## Assignment
The records that follow need to be printed exactly. Leave out each image.

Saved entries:
=== Begin Enclosure ===

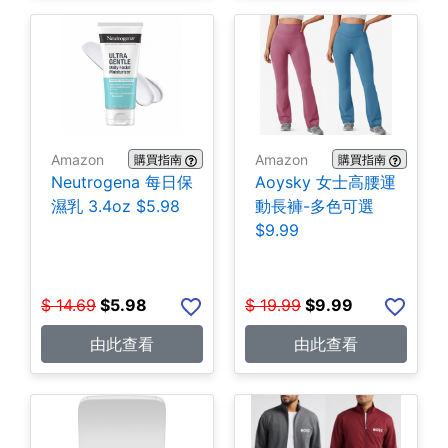
Amazon
Amazon
購買指南
購買指南
Neutrogena 每日保
Aoysky 女士高腰運
濕乳 3.4oz $5.98
動長褲-多色可選
$9.99
$
14.69
$
5.98
$
19.99
$
9.99
由此查看
由此查看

=== End Enclosure ===

## Solved exercise
Amazon
Amazon
購買指南
購買指南
Neutrogena 每日保
Aoysky 女士高腰運
濕乳 3.4oz $5.98
動長褲-多色可選
$9.99
$
14.69
$
5.98
$
19.99
$
9.99
由此查看
由此查看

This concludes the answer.